Artist Statement
Last August, my mom and I were sharing a bed in a hotel room in Cleveland. I was lying awake on my side, unable to sleep, watching the rhythmic breathing of her silhouette in the dark. I had been awake for minutes or hours, I wasn’t sure, but could see the very beginning blue of dawn through the crack in the blinds when she turned over in her sleep, facing me now, and grasped my open hand resting in the space between us. I was unaware of needing her comfort, and she was unaware of offering it, and we laid there clutching each other in the dark, by instinct.
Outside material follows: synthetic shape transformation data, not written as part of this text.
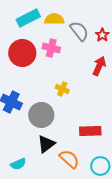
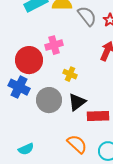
pink cross: (51, 48) -> (54, 45), moved, turned -30
red circle: (22, 53) -> (29, 60), moved
black triangle: (46, 144) -> (77, 102), moved

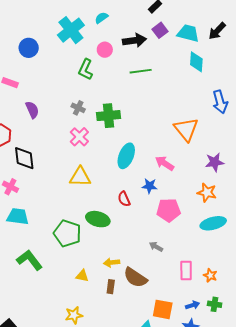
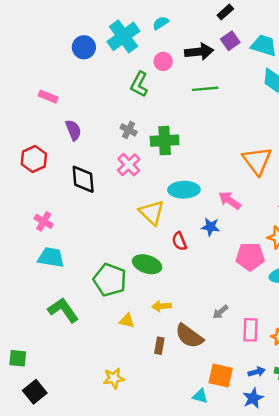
blue circle: (29, 48) -> (84, 47), moved
cyan ellipse: (126, 156) -> (184, 190), turned 65
black diamond: (24, 158) -> (83, 179), moved
yellow triangle: (80, 177) -> (152, 213), moved, turned 40
pink pentagon: (169, 210) -> (250, 257), moved
gray arrow: (156, 247) -> (220, 312), moved, turned -72
yellow arrow: (112, 263) -> (162, 306), moved
yellow triangle: (82, 276) -> (127, 321), moved

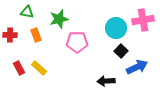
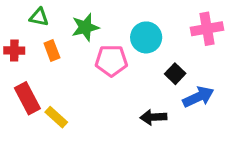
cyan circle: (116, 28) -> (146, 37), moved
red rectangle: (19, 68) -> (27, 98), size x1.5
yellow rectangle: (39, 68) -> (56, 117), moved

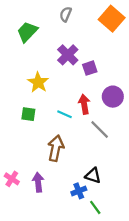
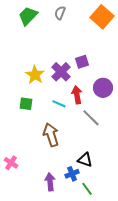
green trapezoid: (27, 32) -> (28, 16), moved
purple cross: (68, 55) -> (61, 72), moved
brown arrow: (56, 148) -> (51, 135), turned -30
purple arrow: (38, 182) -> (50, 182), moved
To exist is to explode into splinters; the sense of belonging and selfhood that I seek comes only in fleeting moments like this one. As I’ve grown older, home has become not a physical site to return to, but an ephemeral collection of fragments. I carry them with or around me in a liminal space accessible only in glimpses—in dreams, or prayer, or certain silences. My work documents my search through this spiritual landscape of memory, familial history, and the transient bonds that we take root in. Each painting is an entryway into a realm that is both familiar and wholly unrecognizable to me.
These paintings tell a story that I know by heart and will forever be unearthing. The figures in them shift in and out of darkness as I, an observer in this murky space, follow the thread that ties me to each of them. I know these figures and I don’t, they are me and they aren’t, and I love them in some deep pocket of my chest. I reach for them in the dark and I find them, by instinct.